Depremin ilk günlerinde işe gitmediği için işten atılan ya da depremzede olmasına rağmen işe zorla çağırılan işçilerin haberleri kamuoyuna yansımıştı. Patronların her ne olursa olsun çarklarını döndürmek istediği ise yine bir başka gerçek. soL Haber Portalı'nda Selahattin Kural'ın kaleme aldığı yazıda yaşanan benzeri örneklerde depremzedelerin çektiği sıkıntılar gündem olmuştu. Yine benzer örneklerde ağır hasarlı fabrikalarda işçiler zorla çalıştırılmış ve artçılarla meydana gelen depremlerde bir işçi, fabrikada yaşamını yitirmişti.

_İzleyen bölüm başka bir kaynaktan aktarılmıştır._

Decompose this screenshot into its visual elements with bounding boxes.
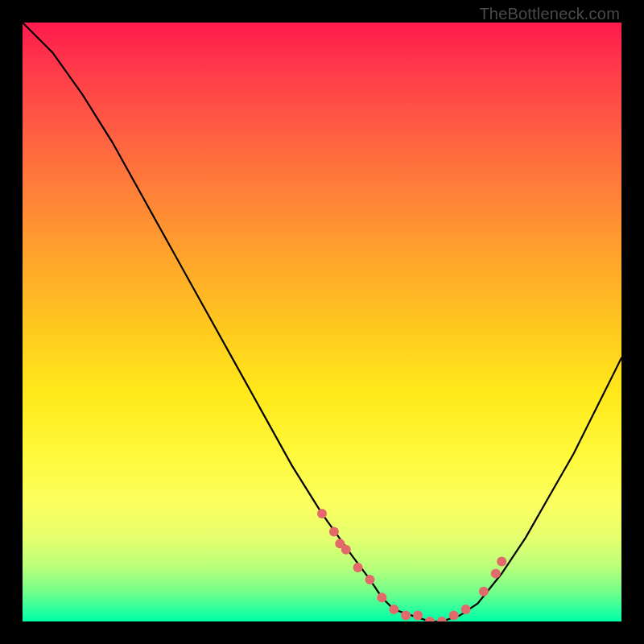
chart-stage: TheBottleneck.com	[0, 0, 644, 644]
highlight-dot	[479, 587, 489, 597]
highlight-dot	[329, 526, 339, 536]
plot-area	[23, 23, 621, 621]
highlight-dot	[497, 557, 506, 567]
highlight-dot	[341, 545, 351, 555]
highlight-dot	[353, 563, 363, 572]
highlight-dots	[317, 509, 506, 621]
highlight-dot	[437, 617, 447, 621]
curve-svg	[23, 23, 621, 621]
highlight-dot	[491, 569, 501, 579]
highlight-dot	[449, 611, 459, 621]
watermark-text: TheBottleneck.com	[479, 5, 620, 23]
bottleneck-curve	[23, 23, 621, 621]
highlight-dot	[461, 605, 471, 614]
highlight-dot	[413, 611, 423, 621]
highlight-dot	[401, 611, 411, 621]
highlight-dot	[365, 575, 375, 584]
highlight-dot	[425, 617, 435, 621]
highlight-dot	[389, 605, 398, 614]
highlight-dot	[317, 509, 327, 518]
highlight-dot	[377, 592, 386, 602]
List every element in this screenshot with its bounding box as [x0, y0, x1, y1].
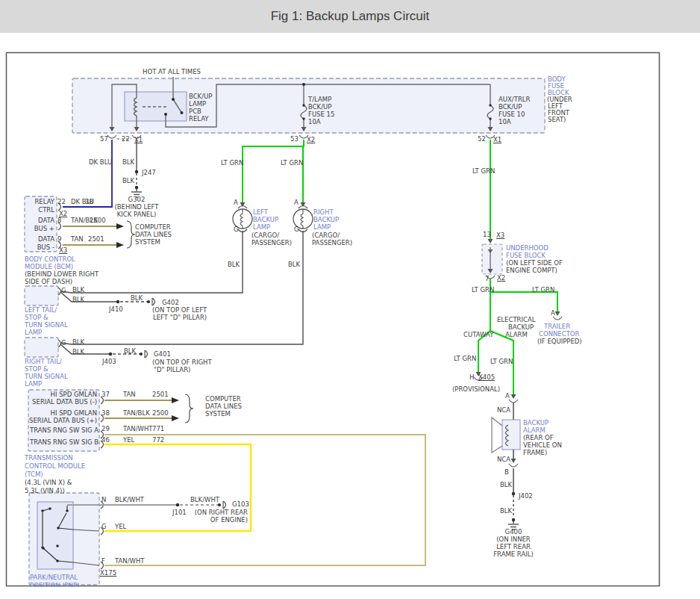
circuit-svg	[0, 0, 700, 599]
body-fuse-block-group	[72, 77, 545, 139]
page: Fig 1: Backup Lamps Circuit	[0, 0, 700, 599]
pnp-switch-group	[29, 493, 104, 585]
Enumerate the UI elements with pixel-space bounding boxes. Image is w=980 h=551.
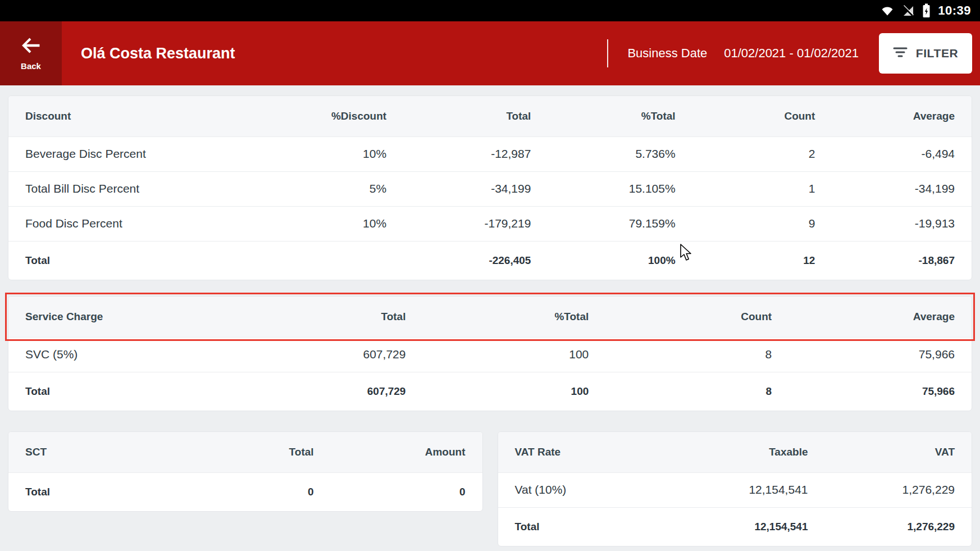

Bunlara ek olarak göç eden depremzedelerin ise özellikle sanayi kentlerinde ve fabrika bölgelerinde ucuz iş gücü olarak çalıştırılacak olması ve geçici ve sezonluk işlerde değerlendirilmesine karşı önlem alınması isteniyor. Depremzedeler bu ve benzeri örnekler için yetkililerin denetlemesi ve kural getirmesi gerektiğini ifade ediyor. 

'Önlemler alınmazsa insanlarımız perişan olur'

Mehmet Emin Polat bu süreci şu sözlerle anlatıyor: "Ben şimdi Konya'dayım. Ama benzer şeyleri her yerde duyuyoruz. Mesela Manisa'da ve Bursa'da teknoloji ve makine sektörlerinde, Çanakkale'de gıda sektöründe, Tekirdağ Çorlu ve Kocaeli Gebze'de üretim merkezlerinde benzer yaklaşımlar var. Giden dostlarımız var akrabalarımız var. Her biri ile iletişimlerimiz var. Benzer duyumlar alıyoruz. Yevmiye üç ise depremzedeye iki diyorlar. Niye çünkü depremzede şu an her işe muhtaç diye bakıyorlar. Eğer bu konuda önlemler alınmazsa insanlarımız perişan olur. Bu konuda hızlıca adım atmalı yetkililer."